Die sinnstiftende Gewalterfahrung kann dann dazu beitragen, dass solche Gruppen förmlich Situationen suchen, in denen sie diese Erfahrung wiederholen können. Die Wiederholung der Gewaltrituale am Ersten Mai, der "Gewalttourismus" von Gruppen von einem Pogrom zum nächsten in den frühen 1990er Jahren in Ostdeutschland, die Ausbreitung von Jugendunruhen in französischen Banlieues Mitte der 2000er Jahre oder auch die regelmäßigen Schlägereien am Rande von Fußballspielen hängen maßgeblich damit zusammen, dass die durch die gemeinsame Gewalterfahrung zusammengehaltenen Gruppen auf der Suche nach Situationen sind, in denen sich der Rausch der Massengewalt entfalten kann.

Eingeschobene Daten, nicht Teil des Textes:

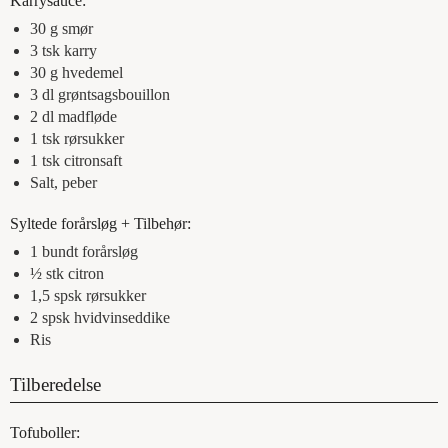
Karrysauce:
30
g
smør
3
tsk
karry
30
g
hvedemel
3
dl
grøntsagsbouillon
2
dl
madfløde
1
tsk
rørsukker
1
tsk
citronsaft
Salt, peber
Syltede forårsløg + Tilbehør:
1
bundt
forårsløg
½
stk
citron
1,5
spsk
rørsukker
2
spsk
hvidvinseddike
Ris
Tilberedelse
Tofuboller:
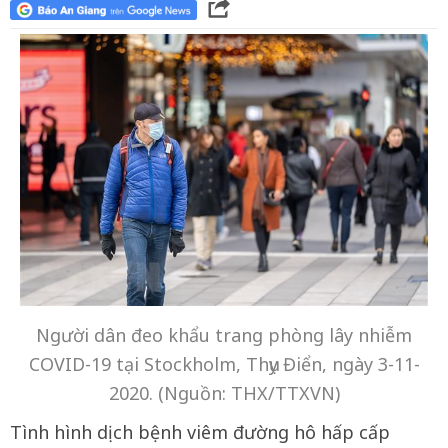
Người dân đeo khẩu trang phòng lây nhiễm
COVID-19 tại Stockholm, Thụy Điển, ngày 3-11-
2020. (Nguồn: THX/TTXVN)
Tình hình dịch bệnh viêm đường hô hấp cấp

Perspektiven für die Gewaltforschung
Die Gewaltforschung hat durch die mikrosoziologische Beobachtung von Gewaltereignissen beachtliche Fortschritte gemacht. Wir wissen inzwischen sehr genau, wie die Androhung von Gewalt abläuft, wie Gewalt in Face-to-Face-Interaktionen plötzlich eskaliert, wie die Gewaltausübung auch über einen längeren Zeitraum aufrechterhalten wird und wie sie sich irgendwann erschöpft. Aber die neuere, mikrosoziologisch orientierte Gewaltforschung leidet erheblich darunter, dass sie nur einen begrenzten Blick für die sozialen Gebilde hat, aus denen heraus Gewalt entsteht.
Eine solche Systemtheorie der Gewalt kann sich nicht darauf beschränken, unterschiedliche Gewalthandlungen schematisch in Kategorien wie "Protestbewegung", "Familie", "Gruppe" oder "Organisation" zuzuordnen. Der Clou einer mikrosoziologisch verknüpften Systemtheorie der Gewalt besteht vielmehr darin, dass auch Verschachtelungen, Kombinationen und Übergänge zwischen diesen Systemtypen berücksichtigt werden. Auf dieser Grundlage ist es möglich, zu analysieren, wie sich im Rahmen von Protestbewegungen "schlagkräftige" Organisationen wie die Guerillabewegung Farc in Kolumbien oder die kurdische Arbeiterpartei PKK in der Türkei ausbilden. Auch Gewaltsituationen zum Beispiel durch islamistisch oder rechtsextremistisch motivierten Terrorismus, in denen freundschaftliche und verwandtschaftliche Beziehungen miteinander verwoben sind, lassen sich so untersuchen.
Auf diese Weise erhält man ein Gespür für den Formenwandel von Systemtypen bei der Gewaltausübung: Zum Beispiel, wenn sich aus einer Freundesgruppe von Hooligans, die sich regelmäßig zu Schlägereien mit "Fans" der gegnerischen Fußballmannschaft verabredet, eine Organisation entwickelt, deren Mitglieder einen Mitgliedsausweis erhalten und monatliche Beiträge entrichten, um die von Gerichten verhängten Strafgelder für einzelne Mitglieder zu bezahlen.
Dieser Text basiert auf Überlegungen, die ich erstmals anlässlich der Übergriffe in der Kölner Silvesternacht 2015/16 veröffentlicht habe: Gewalt in Menschenansammlungen, 28. 1. 2016, Externer Link: www.soziopolis.de/beobachten/gesellschaft/artikel/gewalt-in-menschenansammlungen.